**Work to be completed**
Make an exact copy of the records that follow, with each picture omitted.

**Saved entries**
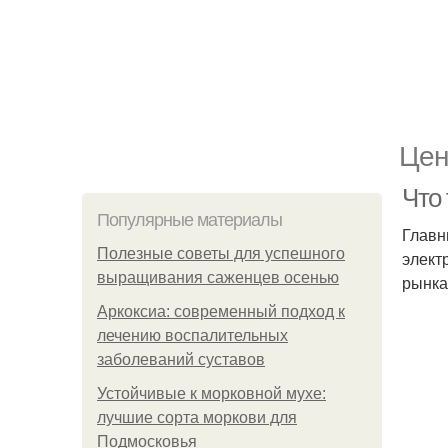
Цен
Что
Популярные материалы
Главн
Полезные советы для успешного
элект
выращивания саженцев осенью
рынка
Аркоксиа: современный подход к
лечению воспалительных
заболеваний суставов
Устойчивые к морковной мухе:
лучшие сорта моркови для
Подмосковья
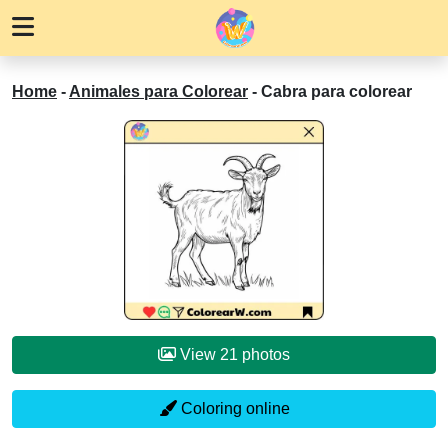
Home
-
Animales para Colorear
-
Cabra para colorear
View 21 photos
Coloring online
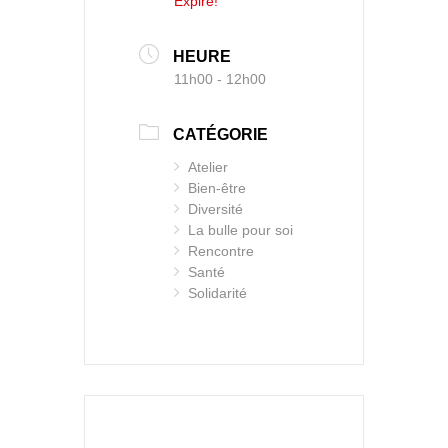
Expiré!
HEURE
11h00 - 12h00
CATÉGORIE
Atelier
Bien-être
Diversité
La bulle pour soi
Rencontre
Santé
Solidarité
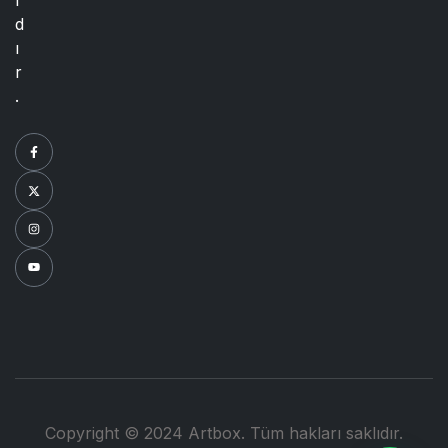
ı
d
ı
r
.
Copyright © 2024 Artbox. Tüm hakları saklıdır.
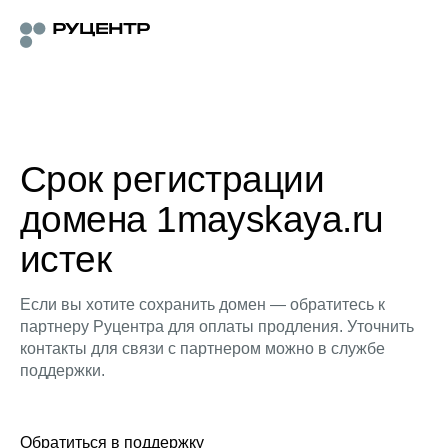
Срок регистрации
домена 1mayskaya.ru
истек
Если вы хотите сохранить домен — обратитесь к
партнеру Руцентра для оплаты продления. Уточнить
контакты для связи с партнером можно в службе
поддержки.
Обратиться в поддержку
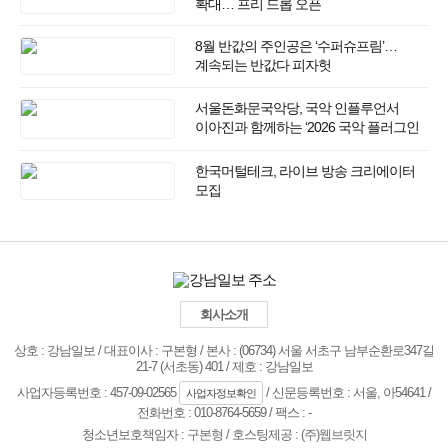
확대… 프리 드롭 오픈
8월 반값의 주인공은 ‘수퍼슈프림’…
계속되는 반값다 피자헛
서울돈화문국악당, 국악 인플루언서
이아진과 함께하는 ‘2026 국악 플러그인
vol.3’ 개최
한국머털테크, 라이브 방송 크리에이터
모집
회사소개
상호 : 강남일보 / 대표이사 : 구본형 / 본사 : (06734) 서울 서초구 남부순환로347길
21-7 (서초동) 401 / 제호 : 강남일보
사업자등록번호 : 457-09-02565
/ 신문등록번호 : 서울, 아54641 /
사업자정보확인
전화번호 : 010-8764-5659 / 팩스 : -
청소년보호책임자 :
구본형
/ 호스팅제공 :
(주)웹브릿지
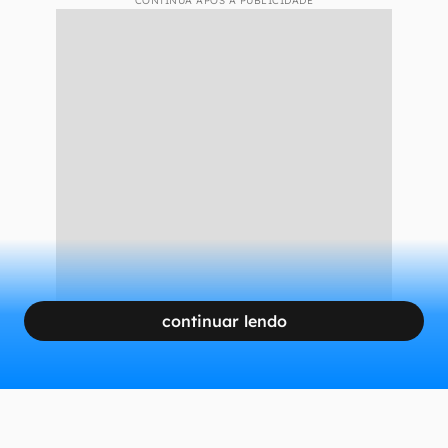
CONTINUA APÓS A PUBLICIDADE
continuar lendo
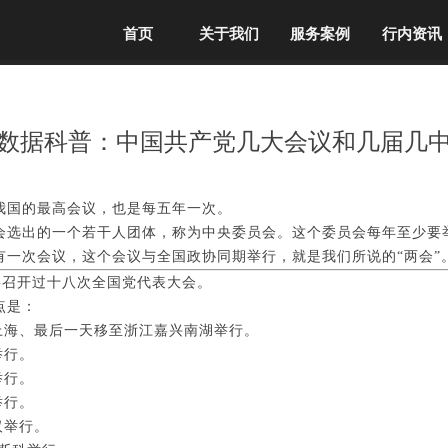
首页
关于我们
服务案例
行内资讯
数据科普：中国共产党几大会议和几届几
我国的最高会议，也是每五年一次。
会选出的一个若干人团体，称为中央委员会。这个委员会每年至少要
会有一次会议，这个会议与全国政协同期举行，就是我们所说的“两会”
，共召开过十八次全国党代表大会。
点是：
先在上海、最后一天移至浙江嘉兴南湖举行。
举行。
举行。
举行。
汉举行。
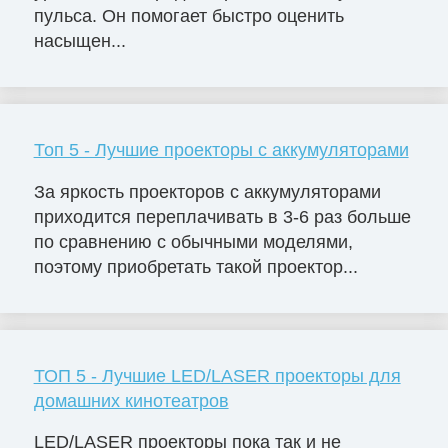
пульса. Он помогает быстро оценить
насыщен...
Топ 5 - Лучшие проекторы с аккумуляторами
За яркость проекторов с аккумуляторами
приходится переплачивать в 3-6 раз больше
по сравнению с обычными моделями,
поэтому приобретать такой проектор...
ТОП 5 - Лучшие LED/LASER проекторы для
домашних кинотеатров
LED/LASER проекторы пока так и не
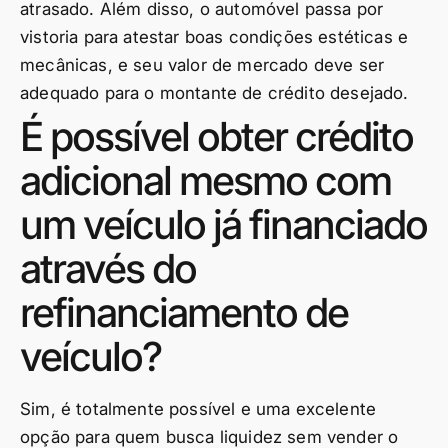
atrasado. Além disso, o automóvel passa por
vistoria para atestar boas condições estéticas e
mecânicas, e seu valor de mercado deve ser
adequado para o montante de crédito desejado.
É possível obter crédito
adicional mesmo com
um veículo já financiado
através do
refinanciamento de
veículo?
Sim, é totalmente possível e uma excelente
opção para quem busca liquidez sem vender o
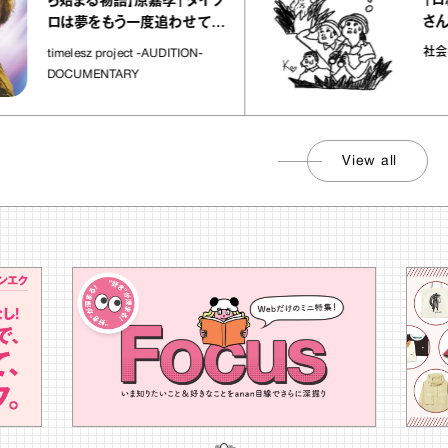
「日経平均7
始まる物語】原嘉孝「タイプ
さんが解説
は夢をもう一度追わせてく
た場所」
社会のじかん
melesz project -AUDITION-
OCUMENTARY
View all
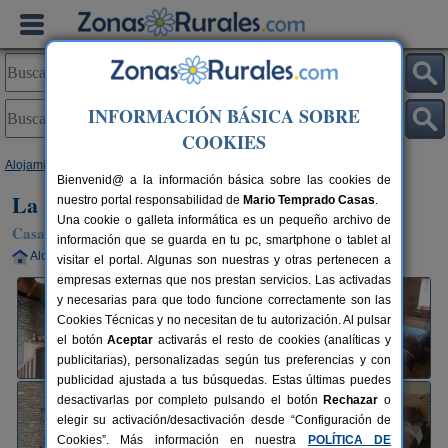
INFORMACIÓN BÁSICA SOBRE
COOKIES
Alojamientos
>
Aragón
>
Huesca
>
Allué
> La Borda de Allué
Bienvenid@ a la información básica sobre las cookies de
La Borda de Allué
nuestro portal responsabilidad de
Mario Temprado Casas
.
Una cookie o galleta informática es un pequeño archivo de
Casa Rural en Allué / Sabiñánigo (Huesca)
información que se guarda en tu pc, smartphone o tablet al
Alquiler completo
6+2 plazas
54 km de Huesca
visitar el portal. Algunas son nuestras y otras pertenecen a
empresas externas que nos prestan servicios. Las activadas
y necesarias para que todo funcione correctamente son las
Cookies Técnicas y no necesitan de tu autorización. Al pulsar
el botón
Aceptar
activarás el resto de cookies (analíticas y
publicitarias), personalizadas según tus preferencias y con
publicidad ajustada a tus búsquedas. Estas últimas puedes
desactivarlas por completo pulsando el botón
Rechazar
o
elegir su activación/desactivación desde “Configuración de
Cookies”. Más información en nuestra
POLÍTICA DE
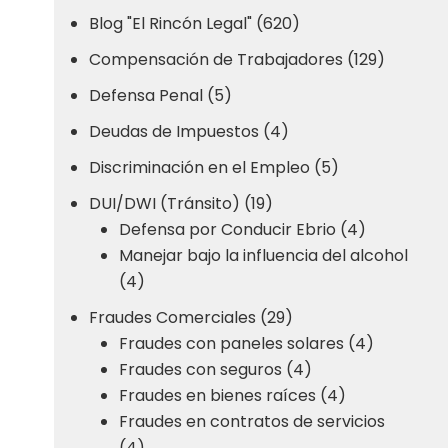
Blog "El Rincón Legal" (620)
Compensación de Trabajadores (129)
Defensa Penal (5)
Deudas de Impuestos (4)
Discriminación en el Empleo (5)
DUI/DWI (Tránsito) (19)
Defensa por Conducir Ebrio (4)
Manejar bajo la influencia del alcohol
(4)
Fraudes Comerciales (29)
Fraudes con paneles solares (4)
Fraudes con seguros (4)
Fraudes en bienes raíces (4)
Fraudes en contratos de servicios
(4)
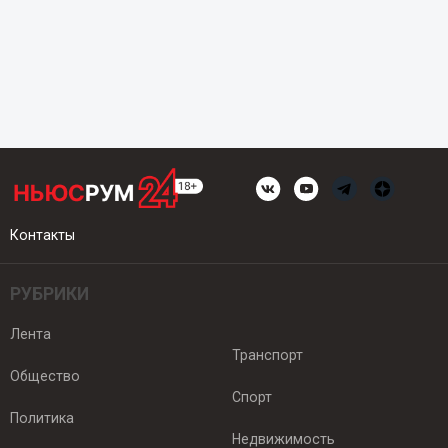
Контакты
РУБРИКИ
Лента
Транспорт
Общество
Спорт
Политика
Недвижимость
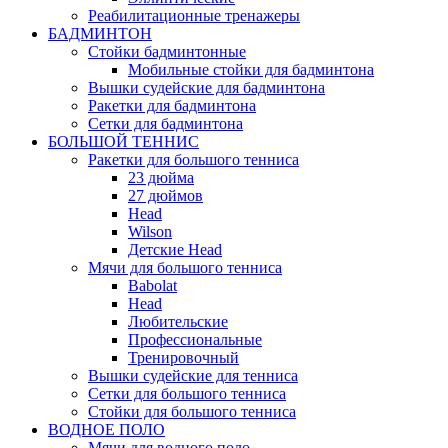
Реабилитационные тренажеры
БАДМИНТОН
Стойки бадминтонные
Мобильные стойки для бадминтона
Вышки судейские для бадминтона
Ракетки для бадминтона
Сетки для бадминтона
БОЛЬШОЙ ТЕННИС
Ракетки для большого тенниса
23 дюйма
27 дюймов
Head
Wilson
Детские Head
Мячи для большого тенниса
Babolat
Head
Любительские
Профессиональные
Тренировочный
Вышки судейские для тенниса
Сетки для большого тенниса
Стойки для большого тенниса
ВОДНОЕ ПОЛО
Мячи для водного поло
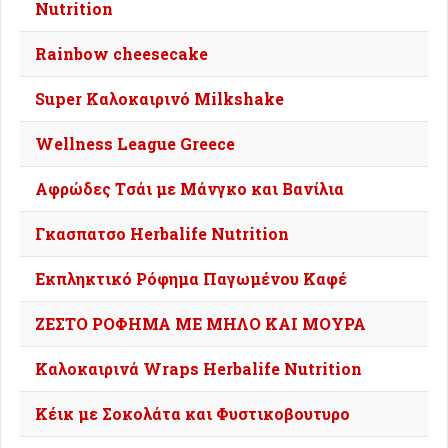
Nutrition
Rainbow cheesecake
Super Καλοκαιρινό Milkshake
Wellness League Greece
Αφρώδες Tσάι με Mάνγκο και Bανίλια
Γκασπατσο Herbalife Nutrition
Εκπληκτικό Ρόφημα Παγωμένου Καφέ
ΖΕΣΤΟ ΡΟΦΗΜΑ ΜΕ ΜΗΛΟ ΚΑΙ ΜΟΥΡΑ
Καλοκαιρινά Wraps Herbalife Nutrition
Κέικ με Σοκολάτα και Φυστικοβουτυρο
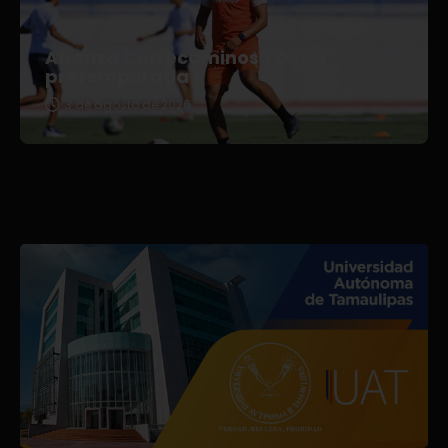
Afianza Correcaminos TDP su
pretemporada
3 de agosto de 2026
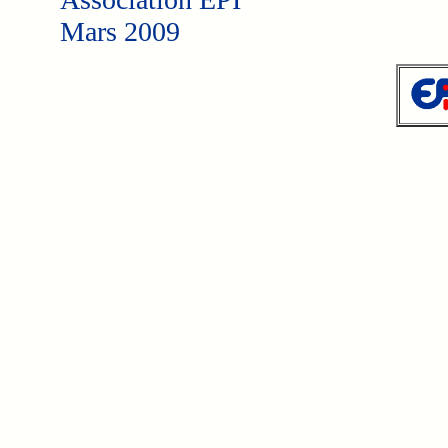
Mars 2009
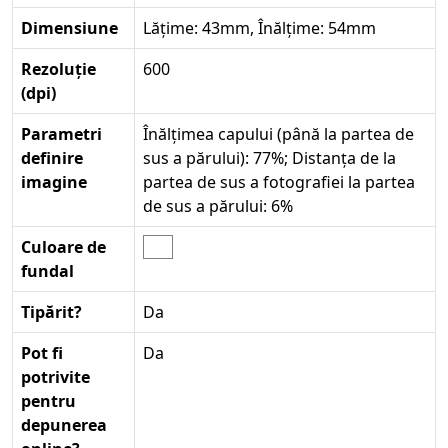
Dimensiune
Lățime: 43mm, Înălțime: 54mm
Rezoluție
600
(dpi)
Parametri
Înălțimea capului (până la partea de
definire
sus a părului): 77%; Distanța de la
imagine
partea de sus a fotografiei la partea
de sus a părului: 6%
Culoare de
fundal
Tipărit?
Da
Pot fi
Da
potrivite
pentru
depunerea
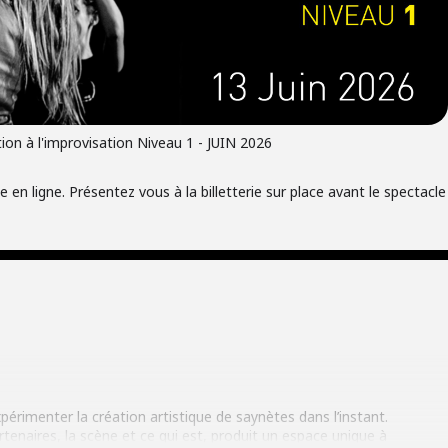
tion à l'improvisation Niveau 1 - JUIN 2026
 en ligne. Présentez vous à la billetterie sur place avant le spectacle
’expérimenter la création artistique de saynètes dans l’instant.
rtenaires, la scène et ce qui est, produit un espace unique à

**Written answer**
Цен
Что
Популярные материалы
Главн
Полезные советы для успешного
элект
выращивания саженцев осенью
рынка
Аркоксиа: современный подход к
лечению воспалительных
заболеваний суставов
Устойчивые к морковной мухе:
лучшие сорта моркови для
Подмосковья
Home
-
Animales para Colorear
-
Cabra para colorear
View 21 photos
Coloring online
Expiré!
HEURE
11h00 - 12h00
CATÉGORIE
Atelier
Bien-être
Diversité
La bulle pour soi
Rencontre
Santé
Solidarité
ı
d
ı
r
.
Copyright © 2024 Artbox. Tüm hakları saklıdır.
Срок регистрации
домена 1mayskaya.ru
истек
Если вы хотите сохранить домен — обратитесь к
партнеру Руцентра для оплаты продления. Уточнить
контакты для связи с партнером можно в службе
поддержки.
Обратиться в поддержку
확대… 프리 드롭 오픈
8월 반값의 주인공은 ‘수퍼슈프림’…
계속되는 반값다 피자헛
서울돈화문국악당, 국악 인플루언서
이아진과 함께하는 ‘2026 국악 플러그인
vol.3’ 개최
한국머털테크, 라이브 방송 크리에이터
모집
회사소개
상호 : 강남일보 / 대표이사 : 구본형 / 본사 : (06734) 서울 서초구 남부순환로347길
21-7 (서초동) 401 / 제호 : 강남일보
사업자등록번호 : 457-09-02565
/ 신문등록번호 : 서울, 아54641 /
사업자정보확인
전화번호 : 010-8764-5659 / 팩스 : -
청소년보호책임자 :
구본형
/ 호스팅제공 :
(주)웹브릿지
CONTINUA APÓS A PUBLICIDADE
continuar lendo
首页
关于我们
服务案例
行内资讯
数据科普：中国共产党几大会议和几届几
我国的最高会议，也是每五年一次。
会选出的一个若干人团体，称为中央委员会。这个委员会每年至少要
会有一次会议，这个会议与全国政协同期举行，就是我们所说的“两会”
，共召开过十八次全国党代表大会。
点是：
先在上海、最后一天移至浙江嘉兴南湖举行。
举行。
举行。
举行。
汉举行。
пульса. Он помогает быстро оценить
насыщен...
Топ 5 - Лучшие проекторы с аккумуляторами
За яркость проекторов с аккумуляторами
приходится переплачивать в 3-6 раз больше
по сравнению с обычными моделями,
поэтому приобретать такой проектор...
ТОП 5 - Лучшие LED/LASER проекторы для
домашних кинотеатров
LED/LASER проекторы пока так и не
atrasado. Além disso, o automóvel passa por
vistoria para atestar boas condições estéticas e
mecânicas, e seu valor de mercado deve ser
adequado para o montante de crédito desejado.
É possível obter crédito
adicional mesmo com
um veículo já financiado
através do
refinanciamento de
veículo?
Sim, é totalmente possível e uma excelente
opção para quem busca liquidez sem vender o
「日経平均7
始まる物語】原嘉孝「タイプ
さんが解説
は夢をもう一度追わせてく
た場所」
社会のじかん
melesz project -AUDITION-
OCUMENTARY
View all
INFORMACIÓN BÁSICA SOBRE
COOKIES
Alojamientos
>
Aragón
>
Huesca
>
Allué
> La Borda de Allué
Bienvenid@ a la información básica sobre las cookies de
La Borda de Allué
nuestro portal responsabilidad de
Mario Temprado Casas
.
Una cookie o galleta informática es un pequeño archivo de
Casa Rural en Allué / Sabiñánigo (Huesca)
información que se guarda en tu pc, smartphone o tablet al
Alquiler completo
6+2 plazas
54 km de Huesca
visitar el portal. Algunas son nuestras y otras pertenecen a
empresas externas que nos prestan servicios. Las activadas
y necesarias para que todo funcione correctamente son las
Cookies Técnicas y no necesitan de tu autorización. Al pulsar
el botón
Aceptar
activarás el resto de cookies (analíticas y
publicitarias), personalizadas según tus preferencias y con
publicidad ajustada a tus búsquedas. Estas últimas puedes
desactivarlas por completo pulsando el botón
Rechazar
o
elegir su activación/desactivación desde “Configuración de
Cookies”. Más información en nuestra
POLÍTICA DE
Blog "El Rincón Legal" (620)
Compensación de Trabajadores (129)
Defensa Penal (5)
Deudas de Impuestos (4)
Discriminación en el Empleo (5)
DUI/DWI (Tránsito) (19)
Defensa por Conducir Ebrio (4)
Manejar bajo la influencia del alcohol
(4)
Fraudes Comerciales (29)
Fraudes con paneles solares (4)
Fraudes con seguros (4)
Fraudes en bienes raíces (4)
Fraudes en contratos de servicios
(4)
Контакты
РУБРИКИ
Лента
Транспорт
Общество
Спорт
Политика
Недвижимость
Реабилитационные тренажеры
БАДМИНТОН
Стойки бадминтонные
Мобильные стойки для бадминтона
Вышки судейские для бадминтона
Ракетки для бадминтона
Сетки для бадминтона
БОЛЬШОЙ ТЕННИС
Ракетки для большого тенниса
23 дюйма
27 дюймов
Head
Wilson
Детские Head
Мячи для большого тенниса
Babolat
Head
Любительские
Профессиональные
Тренировочный
Вышки судейские для тенниса
Сетки для большого тенниса
Стойки для большого тенниса
ВОДНОЕ ПОЛО
Мячи для водного поло
Nutrition
Rainbow cheesecake
Super Καλοκαιρινό Milkshake
Wellness League Greece
Αφρώδες Tσάι με Mάνγκο και Bανίλια
Γκασπατσο Herbalife Nutrition
Εκπληκτικό Ρόφημα Παγωμένου Καφέ
ΖΕΣΤΟ ΡΟΦΗΜΑ ΜΕ ΜΗΛΟ ΚΑΙ ΜΟΥΡΑ
Καλοκαιρινά Wraps Herbalife Nutrition
Κέικ με Σοκολάτα και Φυστικοβουτυρο
Afianza Correcaminos TDP su
pretemporada
3 de agosto de 2026
Mars 2009
Dimensiune
Lățime: 43mm, Înălțime: 54mm
Rezoluție
600
(dpi)
Parametri
Înălțimea capului (până la partea de
definire
sus a părului): 77%; Distanța de la
imagine
partea de sus a fotografiei la partea
de sus a părului: 6%
Culoare de
fundal
Tipărit?
Da
Pot fi
Da
potrivite
pentru
depunerea
tion à l'improvisation Niveau 1 - JUIN 2026
 en ligne. Présentez vous à la billetterie sur place avant le spectacle
’expérimenter la création artistique de saynètes dans l’instant.
rtenaires, la scène et ce qui est, produit un espace unique à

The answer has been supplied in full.